If I were perfectly honest, I have spent a lot more of my life picturing the Jesus I love as a full grown man. When I picture the Jesus I worship, he is the Christ who died on the cross, the God-man who turned over the tables in the temple, and the great teacher who gathered crowds by the thousands. He is the all powerful God and who incarnated to heal the sick, who touched the lepers, who shared meals with his friends. I picture Christ the God-man as the one who was powerful enough to stop the crucifixion, yet willingly chose to submit himself to God the Father and bear the weight of our sins.
But then there are these precious verses in Luke chapter two that describe Jesus, fully God and fully human, as a newborn child. Helpless. Weak. Completely dependent on his mother and father for warmth, food, touch, shelter, and soothing. There is something very jarring about this particular imagery and it reminds me that this vulnerability Christ entered earth in as he took on flesh is one that never left him even as he began his ministry as an adult. He truly was fully human in every sense of the word, even while remaining fully God.
It feels God-like to think about Christ’s ministry on this earth. But Christ as an infant? Christ nursing, crying, needing to be swaddled, it just feels so…human. As much as I like to talk about Christ being fully God and fully man, I probably spend much more time thinking about Christ being fully God. It is when I reflect on God the Son being laid in a manger, fully dependent on human, imperfect parents that I realize how uncomfortable I can feel with Christ’s humanity.
What continues to become more mysterious and special about the discomfort Christ humanity can stir within me is that it is in these very special places of discomfort within me that Jesus longs to make his home. In the midst of my weakness, powerlessness, and frailty I find it more and more precious that God came to dwell with us and bring light and hope through something as ordinary and vulnerable as a baby.
This is a season to think and praise God for his humanity. It is a time to reflect on the power and glory of heaven emptying himself to become....a baby. One moment, Christ was sharing perfect, eternal, complete union with God the Father and the next he was growing within the womb of Mary. It is miraculous, mind-boggling, truly foolishness if we think about it through the world’s wisdom. But this wonderful miracle is exactly what allows us to now relate to Christ as brother. He is one who we do not just treasure because of his strength, power, and glory. He is also one we treasure because of his weakness, frailty, and suffering. The manger is where God dwells with us first and foremost as a naked and vulnerable newborn infant and he continues to be constrained by weakness and human limitations for the rest of his time on earth culminating in hanging on the cross 33 years later, naked and vulnerable.

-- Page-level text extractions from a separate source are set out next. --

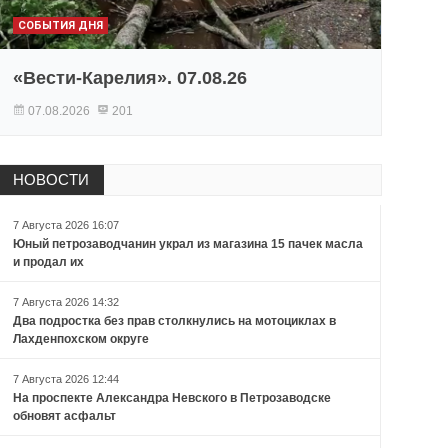
СОБЫТИЯ ДНЯ
«Вести-Карелия». 07.08.26
07.08.2026
201
НОВОСТИ
7 Августа 2026 16:07
Юный петрозаводчанин украл из магазина 15 пачек масла
и продал их
7 Августа 2026 14:32
Два подростка без прав столкнулись на мотоциклах в
Лахденпохском округе
7 Августа 2026 12:44
На проспекте Александра Невского в Петрозаводске
обновят асфальт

In the midst of busy schedules, extra events, parties, bright lights, and overstimulated senses the soft glow of the manger whispers to us to come and kneel down before our God. The manger asks us to approach with all that makes us feel strong, competent, powerful and look into the face of our Savior- a weak, dependent, naked infant. It reminds us of our frailty and asks us to trust in this miraculous soft tender moment more then the best that we have to grasp for our own salvation.